4. In considering this case, the first matter for inquiry naturally is how did the death of the woman become known. The evidence shows that it did become known in the course of the morning after her death. But no attempt has been made to show how this happened. This was a matter of very great importance because under the circumstances it would be known only to the accused, her husband, or the inmates of the house, and the communication of this information must ordinarily give evidence of the conduct of the accused. The fact that the woman was found dead and that the post-mortem examination of her body showed that she died of strangulation might raise grave suspicion against the accused, her husband, but taken by itself it would not be sufficient to convict him of having killed her. There is no evidence at all to show what the accused did when the death of the woman became known beyond the statements of witnesses that, when they went to his house, they found him there and the deceased on the bed. There was something said specially in the first information that the prisoner had left his house and gone to Chur Sherpore, from which we understand the suggestion was that be had desired to avoid attendance at any inquiry likely to be held. There is, however, absolutely no reason to suppose that the accused was not present throughout at the village. As regards the evidence of the first information of the death received by the villagers, we learn that Nur Mahomed Sarkar obtained information, so he says, from Nedu, who told him that he had got it from Aniuddin. Aniuddin has not been examined on that point either in the Magistrate's Court or in the Sessions Court. It does not appear that Nedu was examined in the Magistrate's Court or at the trial. Another man mentioned in connection with this matter was Nur Mahomed Sarkar. He was examined before the Committing Magistrate, but not with reference to this point, and, although present at the Sessions Court, the prosecution did not think it necessary to examine him at all. The absence of information on this very important point is, we think, a most serious defect in the case against the prisoner.
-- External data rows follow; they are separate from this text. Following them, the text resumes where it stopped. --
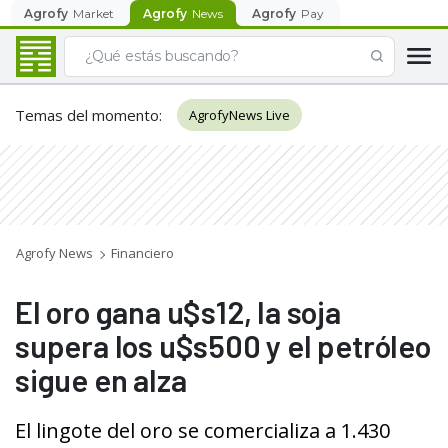
Agrofy
Market
Agrofy
News
Agrofy
Pay
Temas del momento
:
AgrofyNews Live
Agrofy News
Financiero
El oro gana u$s12, la soja
supera los u$s500 y el petróleo
sigue en alza
El lingote del oro se comercializa a 1.430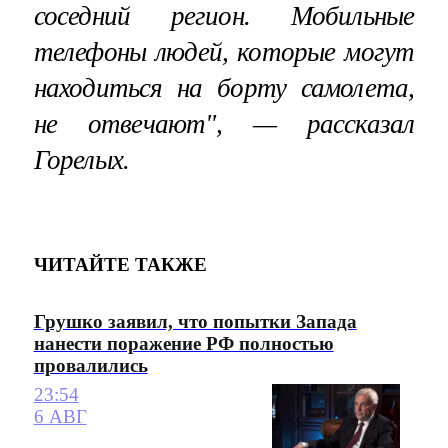
соседний регион. Мобильные
телефоны людей, которые могут
находиться на борту самолета,
не отвечают", — рассказал
Горелых.
ЧИТАЙТЕ ТАКЖЕ
Грушко заявил, что попытки Запада
нанести поражение РФ полностью
провалились
23:54
6 АВГ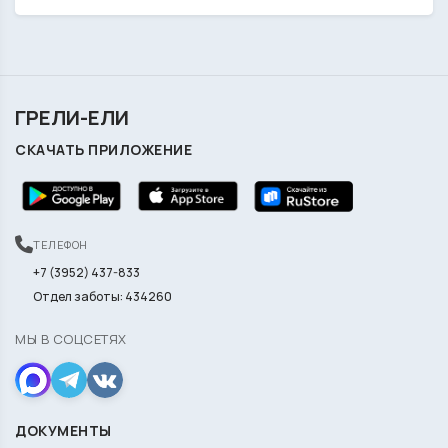
ГРЕЛИ-ЕЛИ
СКАЧАТЬ ПРИЛОЖЕНИЕ
ТЕЛЕФОН
+7 (3952) 437-833
Отдел заботы: 434260
МЫ В СОЦСЕТЯХ
ДОКУМЕНТЫ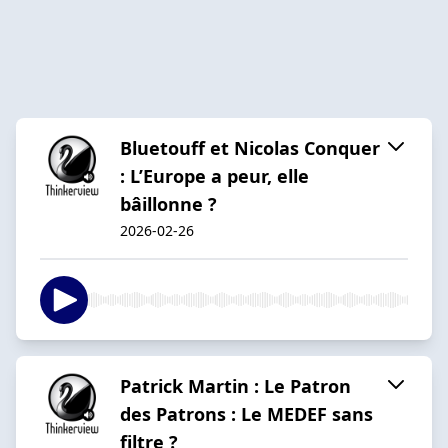
Bluetouff et Nicolas Conquer
: L’Europe a peur, elle
bâillonne ?
2026-02-26
Patrick Martin : Le Patron
des Patrons : Le MEDEF sans
filtre ?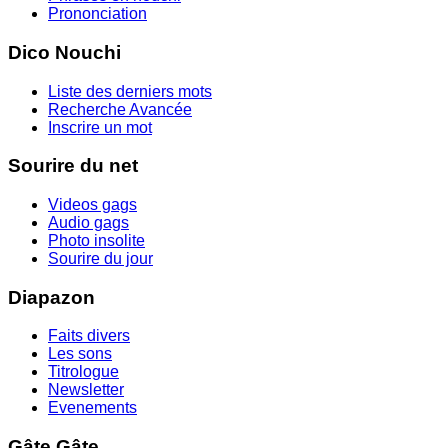
Prononciation
Dico Nouchi
Liste des derniers mots
Recherche Avancée
Inscrire un mot
Sourire du net
Videos gags
Audio gags
Photo insolite
Sourire du jour
Diapazon
Faits divers
Les sons
Titrologue
Newsletter
Evenements
Gâte Gâte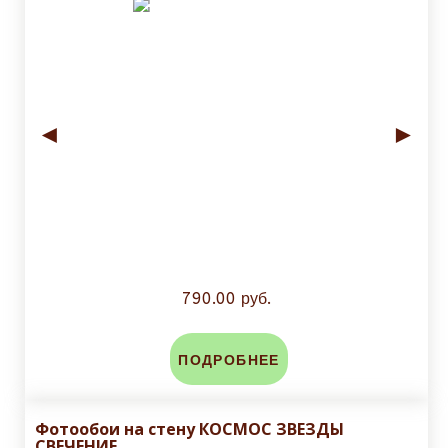
◄
►
790.00 руб.
ПОДРОБНЕЕ
Фотообои на стену КОСМОС ЗВЕЗДЫ
СВЕЧЕНИЕ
5. Some admission is said to have been made by the prisoner before the village panchayet. We can find nothing in the evidence of this witness to show that the accused really admitted that he killed the woman, and we may observe that evidence so obtained must be accepted with great caution. The police investigation had been commenced, and was really only suspended, as the proceedings subsequently taken show, and there can be little doubt that there was pressure on this account, as is shown by the evidence of some of the witnesses. The case, therefore, against the prisoner rests entirely. upon the fact that he slept with his wife alone on that night and in the morning she was found dead, her body showing that death was caused by strangulation.
6. We have the evidence of one witness, who says that he was for some months on terms of great intimacy with the deceased, and on the previous afternoon he was seen by the other wife of the accused, who told her husband of it. This is said to be the cause of the murder. We are not prepared to accept this uncorroborated evidence of Maham Sheikh. The case therefore is one only of grave suspicion, but it is not one upon which we should be justified in convicting the accused. We therefore direct that he be acquitted and released.